‘South Yorkshire’s not for shale’ – Mosborough residents come out in force against fracking

‘Are we going to be fracked?’ was the question that Frack Free South Yorkshire posed to the people of Mosborough, in a public meeting about shale gas extraction.

Sheffield City Council have taken an official stance against fracking and will refuse to allow the process to take place on any council owned land.

The meeting, held at Mosborough Miners Welfare on Tuesday October 18, attracted around 150 people from the village and surrounding areas.

Concerns were raised about fracking in the region, after local residents were approached by shale company INEOS to carry out seismic surveys on their land.

Frack Free South Yorkshire was set up three years ago by secondary school science teacher David Burley, after hearing about the process in a local Rotherham newspaper.

The night began with Mr Burley saying: “I’m against fracking. Let me state I’m biased.”

This was followed by an hour-long presentation on the negatives of the practice, before it was opened up to the floor for a question and answer session. Mr Burley was joined by members of Sheffield Against Fracking for the talk.

David Burley stands between Phil Daly and Julie Graham from Sheffield Against Fracking

Hydraulic fracturing (fracking) is the process of extracting natural shale gas from shale rock. High pressured water is forced down a well and injected into rocks found over a mile underground. The resulting cracks allow the trapped gas to be collected.

A mixture of sand and chemicals are also used in the process, which some have linked to potential groundwater contamination and air quality degradation.


Mr Burley said: “If the people in the UK want it, then so be it, but they need to make an informed choice.

“What we’ve found over the last three years is people are making an informed opinion and they are saying no.”

In a statement on INEOS’ website the company claims concerns about the environmental risks of fracking are based on misinformation, with the scientific view being that it is safe.

They also claim that there is poor understanding of the need for gas in the UK and the benefits of using a domestic supply over imports.

Woodseats resident Owen Lawrence was at the meeting and said: “The government are pushing it through very, very quickly and there doesn’t seem to be enough thought going into it.

“There are loads of ways that we can gain sustainable, clean energy without having to destroy the earth.”

Sheffield City Councillor and Planning and Highways Committee member Coun Joe Otten was at the meeting and said: “It’s quite clear people don’t want it near them.

“Obviously, there’s a case to be made on the other side and if it makes it to the planning committee, then we have to hear that.”

South East Sheffield News put out a poll on Twitter before the meeting, asking if people would welcome fracking in their area. The results can be seen below.

Mr Burley’s final statement of “South Yorkshire’s not for shale” was met with rapturous applause and the meeting ended with plans to put together a local action group to combat any future fracking in the area.




About Dan Sutherland 24 Articles
I am a trainee journalist studying at the University of Sheffield, currently in my third year. I will be bringing you all the latest news from across the South East of Sheffield.


  1. The area around Halfway a few years ago suffered with methane gas tracking up through fishers in the ground. This resulted in the gas having to be burned off every day. It is now not a problem but the house sales were effected for some time after if fracking occurs the problem may return as the underground pressure will increase Also we are told that we may be in an area subject to Radon gas. How can guarantees be given knowing that these problems have been raised in the past? I think a large amount of
    Wishful thinking backed up with a multinational purse and pro marketing is what we have here’

  2. I think an essential piece of news is missing from your article. Mazher Iqbal, the Sheffield City Councillor the Cabinet member made an extremely important announcement at the meeting. He said that Sheffield City Council, as landlords, would not allow fracking on any council owned land. This is a glaring omission from your report and I think you should add it belatedly to your article.
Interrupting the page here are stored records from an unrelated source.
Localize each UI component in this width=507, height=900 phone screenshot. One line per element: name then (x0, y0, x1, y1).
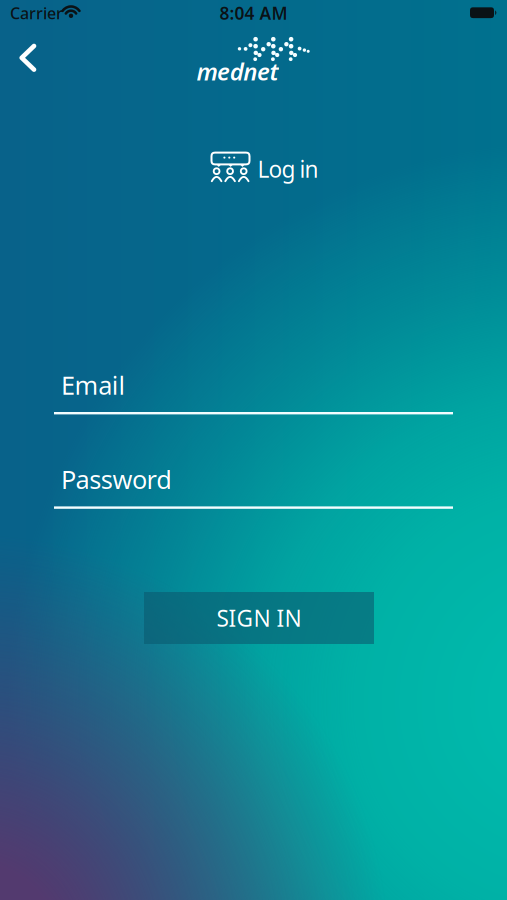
staticText: Carrier (10, 2, 63, 24)
button[interactable]: Email (54, 368, 453, 414)
staticText: mednet (196, 55, 278, 87)
staticText: Log in (258, 154, 318, 184)
button[interactable]: Back (6, 36, 50, 80)
staticText: SIGN IN (216, 603, 302, 633)
staticText: Email (61, 368, 125, 402)
staticText: 8:04 AM (220, 2, 288, 24)
button[interactable]: Password (54, 462, 453, 509)
button[interactable]: SIGN IN (144, 592, 374, 644)
staticText: Password (61, 462, 172, 496)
  3. Hi Jane, I made every effort to make it an accurate reflection of the meeting. If you think I have missed anything, would you be willing to let me quote some of your comment in the piece?

  4. Hi Dan,
    Why have you omitted some of my original reply (half my reply is missing). It is my view of the meeting and surely it should be published in full. You of course have the right to reply to my comments, but no right to censor them.You have completely changed the sentiment of my reply and made it disjointed, something I would not wish to put my name to. In fact I find the censorship insulting. I reiterate that I want it publishing in full or not at all. However I would regard not publishing as an infringement of my right to reply. Do not moderate this.